JPH0124493Y2 - - Google Patents

Description

[Detailed description of the invention] (a) Industrial application field This invention relates to a display device for a fan convector that performs indoor heating etc. by using a heat medium circulated and supplied from a heat source device.

(b) Prior art This type of conventional fan convector was disclosed in Japanese Patent Application Laid-open No. 1983
It is used in combination with a heat source device as disclosed in Japanese Patent Application Laid-open No. 133540 and Japanese Patent Application Laid-open No. 74527/1983.

This will be explained based on the drawings in Japanese Unexamined Patent Publication No. 57-74527. That is, in FIG. 1, 1 is a heat source device, which includes a heat exchanger 3 heated by a burner 2, a circulation pump 4 that circulates hot water in this heat exchanger,
A circulation pump 4 and a control device 5 for the burner 2 are installed inside. 6 and 7 are fan convectors, which include heat exchangers 8 and 9, blowers 10 and 11 that forcefully blow indoor air to the heat exchangers, and operation control devices 12 and 13 that control the operation of the blowers, respectively. Decorated. The heat exchangers 8 and 9 of the fan convectors 6 and 7 are connected in parallel to the heat exchanger 3 of the heat source device via a hot water circulation pipe 14 and a branch pipe 15 from this, forming a hot water circulation path 16. ing.
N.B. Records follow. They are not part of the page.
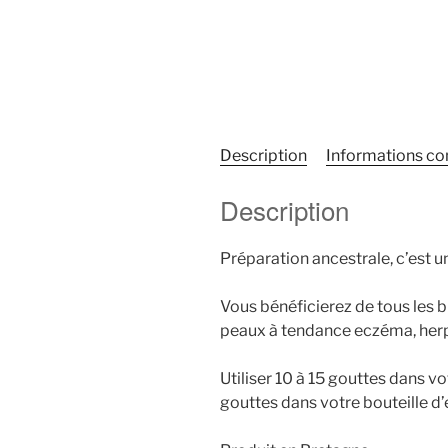
Description
Informations c
Description
Préparation ancestrale, c’est 
Vous bénéficierez de tous les 
peaux à tendance eczéma, herpè
Utiliser 10 à 15 gouttes dans v
gouttes dans votre bouteille d’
In the hot water heating system described above, when the operation control device 13 of the fan convector 7 serving as the parent device issues an operation command, the blower 11 is operated, and an operation signal is also sent to the control device 5 of the heat source device. operates the circulation pump 4 and burner 2. Therefore, the hot water in the heat exchanger 3 heated by the burner 2 is sent to the heat exchanger 9 of the fan convector 7, and heats it by exchanging heat with indoor air circulated by the blower 11. On the other hand, for hot water, Juan Convector 6
Since it is also sent to the heat exchanger 8 of the operation control device 1
2 has issued an operation command, the blower 10 is operated and indoor air is heated.

By the way, when the fan converter vectors 6 and 7 are provided with indicator lamps, the operation control device 12 of the fan converter 6, which operates independently of the heat source device 1, connects the operation switch 17 to the AC power source 16, as shown in FIG. A drive motor 10' of the blower 10 is connected through the drive motor 10', and a resistor 18 and an indicator lamp 19 are connected in series in parallel with the drive motor 10'.
The connecting terminals 20 and 21 are led out from both ends, and the connecting terminals 20 and 21 are insulated. Then, when the operation switch 17 is turned on (when the drive motor 10' is in operation), the display lamp 19 is turned on to notify that the fan converter 6 is in operation.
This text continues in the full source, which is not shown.